Excretion is the elimination of waste products from the body. We excrete substances mostly in the urine or the feces, but also by sweat, milk, other body fluids, and even in our hair. Excretion is important from an environmental viewpoint for two reasons: (1) It is a means by which the body eliminates toxic substances; and (2) excretory organs may themselves be susceptible to the action of toxic substances, damaging their ability to maintain homeostasis.
In this section we focus on urinary excretion, that is, on kidney function. The kidneys are one of the most fascinating organs from an engineering point of view. They are at the center of several important control mechanisms, and their excretory function illustrates several important principles of mass transfer. The kidneys have a wide variety of functions, like the liver, but less so. Only the first four of these functions have to do with excretion:
• Regulation of water and electrolyte balance, including blood pH.
• Removal of metabolic waste products, such as nitrogen wastes, from the blood.
• Removal of foreign chemicals from the blood.
• Control of blood pressure and volume through the secretion of renin, which ultimately affects water and sodium excretion (Section 9.5.2).
• Control of red blood cell formation through the secretion of erythropoietin (Section 9.6).
• Control of calcium levels by formation of the active form of vitamin D.
• Conversion of amino acids into glucose during prolonged fasting.
Wastes from the metabolism of carbohydrates and fats produces CO2 and metabolic water, which do not need to be excreted by the kidney.

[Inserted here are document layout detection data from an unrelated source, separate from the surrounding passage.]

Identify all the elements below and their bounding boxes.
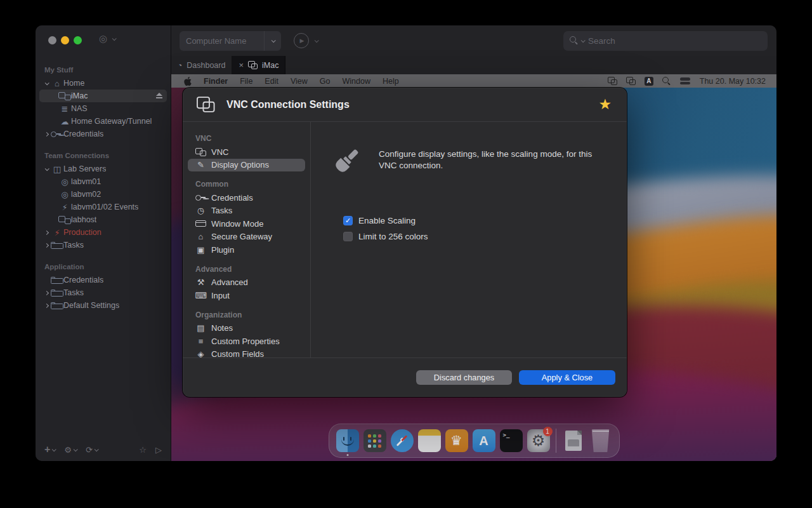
quick-connect-button[interactable]: ◎ — [99, 33, 115, 44]
sidebar-item-label: labhost — [71, 215, 96, 224]
sidebar-item-labvm01-02-events[interactable]: ⚡labvm01/02 Events — [39, 201, 167, 213]
chevron-slot[interactable] — [42, 231, 51, 234]
dock-item-trash[interactable] — [589, 429, 612, 452]
toolbar: Computer Name ▶ — [171, 25, 776, 56]
checkbox-checked-icon[interactable] — [343, 216, 353, 225]
dialog-title: VNC Connection Settings — [226, 99, 350, 110]
sidebar-item-lab-servers[interactable]: ◫Lab Servers — [39, 163, 167, 175]
dialog-nav-label: Credentials — [211, 193, 253, 203]
search-field[interactable] — [563, 31, 768, 51]
dialog-nav-item-custom-fields[interactable]: ◈Custom Fields — [188, 348, 305, 358]
menubar-menu-window[interactable]: Window — [342, 77, 370, 86]
dock-item-document[interactable] — [562, 429, 585, 452]
sync-button[interactable]: ⟳ — [86, 445, 98, 455]
favorite-star-icon[interactable]: ★ — [598, 97, 612, 112]
menubar-menu-file[interactable]: File — [240, 77, 252, 86]
play-icon[interactable]: ▶ — [294, 33, 309, 48]
sidebar-item-imac[interactable]: iMac — [39, 90, 167, 102]
vnc-connection-icon — [197, 97, 215, 112]
dialog-nav-label: Custom Properties — [211, 337, 280, 346]
sidebar-item-labvm02[interactable]: ◎labvm02 — [39, 188, 167, 201]
chevron-slot[interactable] — [42, 304, 51, 307]
mission-control-icon[interactable] — [608, 77, 617, 85]
dialog-nav-item-notes[interactable]: ▤Notes — [188, 322, 305, 335]
dock-item-appstore[interactable] — [473, 429, 495, 452]
chevron-slot[interactable] — [42, 244, 51, 247]
dock-item-launchpad[interactable] — [363, 429, 386, 452]
chevron-slot[interactable] — [42, 82, 51, 85]
sidebar-item-credentials[interactable]: Credentials — [39, 274, 167, 286]
close-tab-icon[interactable]: × — [239, 61, 244, 69]
search-input[interactable] — [587, 36, 761, 46]
dock-item-royaltsx[interactable]: ♛ — [445, 429, 468, 452]
sidebar-item-tasks[interactable]: Tasks — [39, 239, 167, 251]
eject-icon[interactable] — [155, 93, 163, 99]
dock-item-notes[interactable] — [418, 429, 441, 452]
chevron-right-icon — [44, 303, 48, 307]
connect-button[interactable]: ▷ — [155, 445, 162, 455]
add-button[interactable]: + — [44, 444, 55, 455]
checkbox-unchecked-icon[interactable] — [343, 232, 353, 241]
sidebar-item-labvm01[interactable]: ◎labvm01 — [39, 175, 167, 188]
input-source-icon[interactable] — [645, 77, 653, 86]
apple-logo-icon[interactable] — [184, 77, 192, 86]
menubar-menu-help[interactable]: Help — [383, 77, 399, 86]
cloud-icon: ☁ — [58, 117, 71, 126]
chevron-slot[interactable] — [42, 133, 51, 136]
checkbox-row-enable-scaling[interactable]: Enable Scaling — [343, 216, 601, 225]
tab-dashboard[interactable]: ◔Dashboard — [171, 56, 232, 74]
dock-item-terminal[interactable] — [500, 429, 523, 452]
sidebar-item-label: NAS — [71, 104, 88, 113]
spotlight-icon[interactable] — [662, 77, 671, 86]
screens-icon — [248, 61, 258, 69]
menubar-clock[interactable]: Thu 20. May 10:32 — [700, 77, 766, 86]
dialog-nav-item-input[interactable]: ⌨Input — [188, 289, 305, 302]
dock-item-finder[interactable] — [336, 429, 359, 452]
dialog-nav-item-custom-properties[interactable]: ≡Custom Properties — [188, 335, 305, 348]
sidebar-item-nas[interactable]: ≣NAS — [39, 102, 167, 115]
control-center-icon[interactable] — [680, 77, 691, 84]
apply-close-button[interactable]: Apply & Close — [519, 370, 615, 385]
dialog-nav-item-window-mode[interactable]: Window Mode — [188, 217, 305, 231]
sidebar-item-tasks[interactable]: Tasks — [39, 286, 167, 299]
zoom-window-button[interactable] — [74, 36, 82, 44]
computer-name-select[interactable]: Computer Name — [180, 31, 281, 51]
dock-item-safari[interactable] — [391, 429, 414, 452]
chevron-down-icon[interactable] — [265, 39, 281, 43]
sidebar-item-credentials[interactable]: Credentials — [39, 128, 167, 140]
sidebar-item-label: Lab Servers — [63, 164, 106, 173]
chevron-slot[interactable] — [42, 168, 51, 171]
menubar-menu-edit[interactable]: Edit — [265, 77, 278, 86]
discard-changes-button[interactable]: Discard changes — [416, 370, 512, 385]
session-icon: ◎ — [58, 178, 71, 186]
dialog-nav-item-advanced[interactable]: ⚒Advanced — [188, 276, 305, 290]
dock-item-system-preferences[interactable]: ⚙1 — [527, 429, 550, 452]
dialog-nav-item-credentials[interactable]: Credentials — [188, 191, 305, 204]
dashboard-icon: ◔ — [178, 61, 182, 70]
checkbox-row-limit-to-256-colors[interactable]: Limit to 256 colors — [343, 232, 601, 241]
minimize-window-button[interactable] — [61, 36, 69, 44]
sidebar-item-production[interactable]: ⚡Production — [39, 226, 167, 239]
chevron-slot[interactable] — [42, 291, 51, 295]
menubar-menu-go[interactable]: Go — [320, 77, 331, 86]
menubar-menu-finder[interactable]: Finder — [204, 77, 228, 86]
settings-icon: ⚙ — [64, 445, 72, 455]
dialog-nav-item-plugin[interactable]: ▣Plugin — [188, 243, 305, 257]
sidebar-item-home-gateway-tunnel[interactable]: ☁Home Gateway/Tunnel — [39, 115, 167, 128]
tab-imac[interactable]: ×iMac — [232, 56, 285, 74]
settings-button[interactable]: ⚙ — [64, 445, 77, 455]
chevron-down-icon[interactable] — [315, 38, 319, 43]
sidebar-item-default-settings[interactable]: Default Settings — [39, 299, 167, 312]
dialog-nav-item-tasks[interactable]: ◷Tasks — [188, 204, 305, 218]
sidebar-item-labhost[interactable]: labhost — [39, 213, 167, 226]
dialog-nav-item-display-options[interactable]: ✎Display Options — [188, 159, 305, 172]
menubar-menu-view[interactable]: View — [291, 77, 308, 86]
close-window-button[interactable] — [48, 36, 56, 44]
favorite-button[interactable]: ☆ — [139, 445, 147, 455]
sidebar-item-label: labvm01 — [71, 177, 101, 186]
dialog-nav-item-secure-gateway[interactable]: ⌂Secure Gateway — [188, 231, 305, 244]
dialog-nav-item-vnc[interactable]: VNC — [188, 145, 305, 159]
info-row: Configure display settings, like the sca… — [329, 145, 601, 182]
sidebar-item-home[interactable]: ⌂Home — [39, 77, 167, 90]
mission-control-icon[interactable] — [626, 77, 636, 85]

However, the breakdown of nitrogenous compounds such as amino acids produces ammonia, which would be toxic if accumulated in the blood. The liver converts the ammonia to urea, which is relatively nontoxic. We excrete about 21 g of urea per day, plus small amounts of ammonia and uric acid. Some animals excrete nitrogen mostly as uric acid, which is insoluble. This further improves water conservation. The white material in bird droppings is mostly uric acid. We also produce about 1.8 g of creatinine per day for excretion, a breakdown product of creatine phosphate. Sodium, potassium, and chloride are lost with the urine and must be replaced in the diet. To conserve water, the kidneys concentrate these solutes to a total concentration over four times that of blood plasma. The kidney must remove these substances from the blood without losing vital solutes such as sugars and amino acids. The kidney concentrates solutes from the osmolality of blood plasma, about 300 mOsmol/L, by more than four times, to 1200 to 1400 mOsmol/L.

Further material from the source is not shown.